Solubilization results of FSD in G2 and G3 ADs and in PF-68 are presented in Fig. 3. The results were expressed as factor of solubilization (F solubilization, where F is x fold increase in solubility of FSD compared to water). PF-68 was selected in the study as a commercial non-ionic surfactant for comparison purposes.
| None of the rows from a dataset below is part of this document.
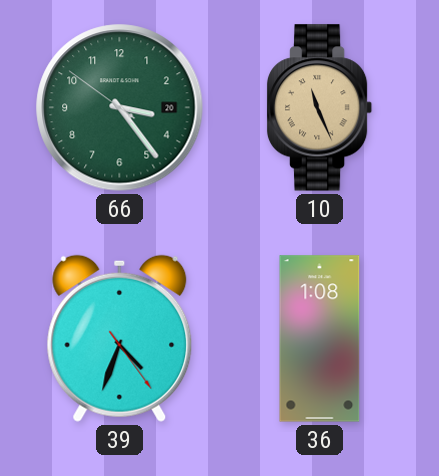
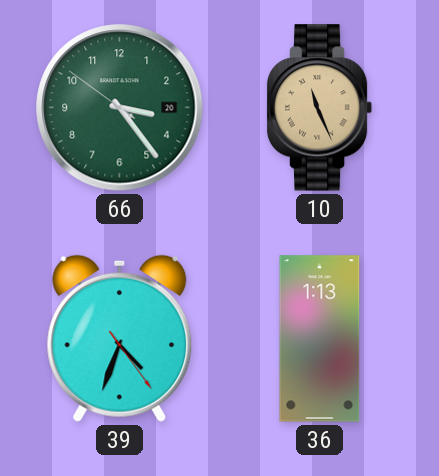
36: 1:08 -> 1:13
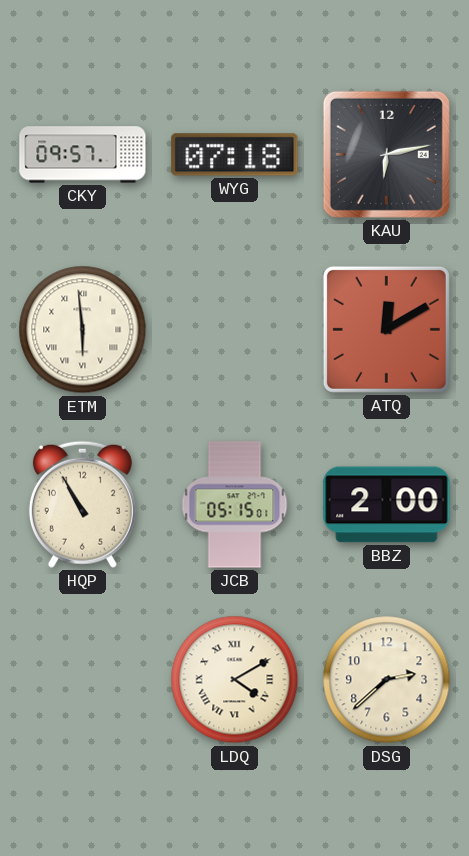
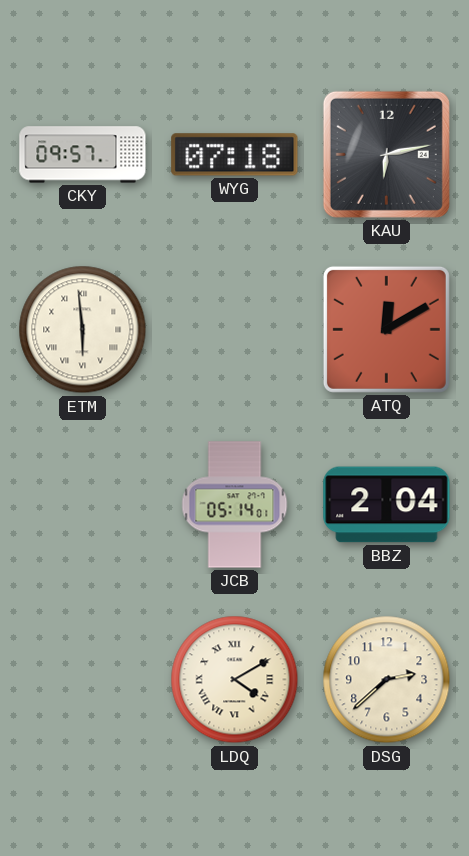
HQP: 10:55 -> none
JCB: 05:15 -> 05:14
BBZ: 2:00 -> 2:04
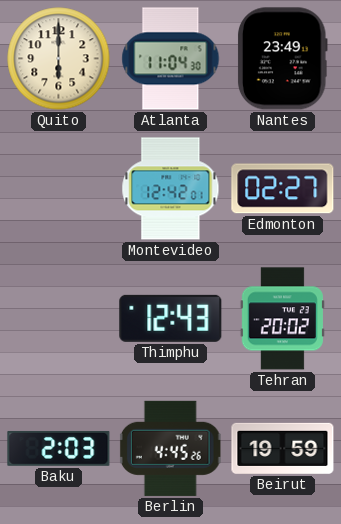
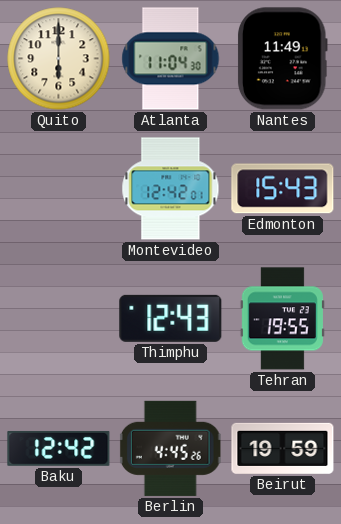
Nantes: 23:49 -> 11:49
Edmonton: 02:27 -> 15:43
Tehran: 20:02 -> 19:55
Baku: 2:03 -> 12:42
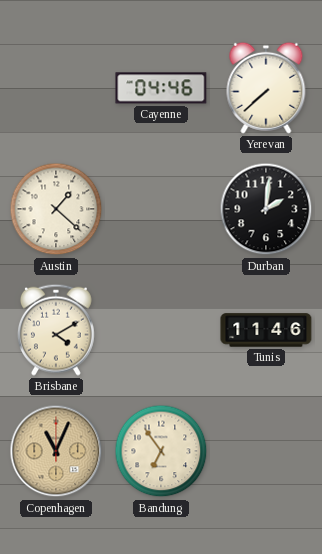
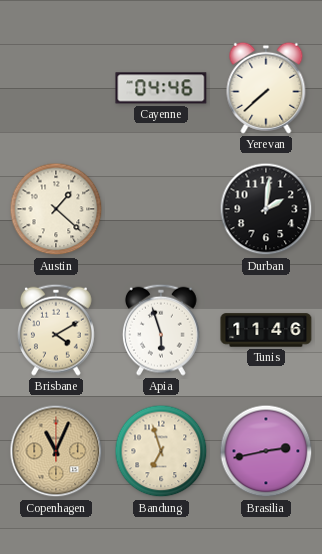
Apia: none -> 5:57
Bandung: 6:54 -> 6:57
Brasilia: none -> 2:43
FSD showed 0.0003% w/v solubility in water, whilst all ADs at 0.2% w/w concentration showed higher solubilization of FSD [GMS-G2-OH (1.7-fold), GMOA-G2-OH (5.6-fold), GMS-G3-OH (1-fold) and GMOA-G3-OH (2.9-fold) increase in solubility compared to water]. After increasing the amphiphile concentration to 1% w/w, there was an enhancement in the solubility of FSD [GMOA-G2-OH (43-fold), GMOA-G3-OH (11-fold), GMS-G2-OH (9.1-fold) and GMS-G3-OH (6.8-fold)]. However, at both concentrations FSD showed significantly lower solubility (p = 0.0001) in the standard solubilizing excipient PF-68 (0.8-fold and 3.5-fold at 0.2 and 1% respectively). These results confirmed the superiority of the synthesized ADs over the marketed non-ionic surfactant. The results of the solubilization of FSD by PF-68 are in line with previous reports where PF-68 showed low solubilization enhancement compared to non-ionic glycerol based dendritic amphiphiles studied for poorly soluble anticancer drug sagopilone.36 The order of solubilization of FSD in all amphiphiles was GMOA-G2-OH > GMOA-G3-OH > GMS-G2-OH > GMS-G3-OH > PF-68 (Fig. 3). The higher solubility of FSD in GMOA-G2-OH ADs can be attributed to the chain kink due to cis confirmation of unsaturated bond in oleic acid thereby leading to lower curvatures.58 This spatial arrangement could have assisted in accommodating more FSD molecules leading to its higher entrapment.
image file: c6ra28100a-f3.tif
Fig. 3 Solubilization of FSD by ADs and PF-68 at 0.2% w/w (A) and at 1% w/w (B).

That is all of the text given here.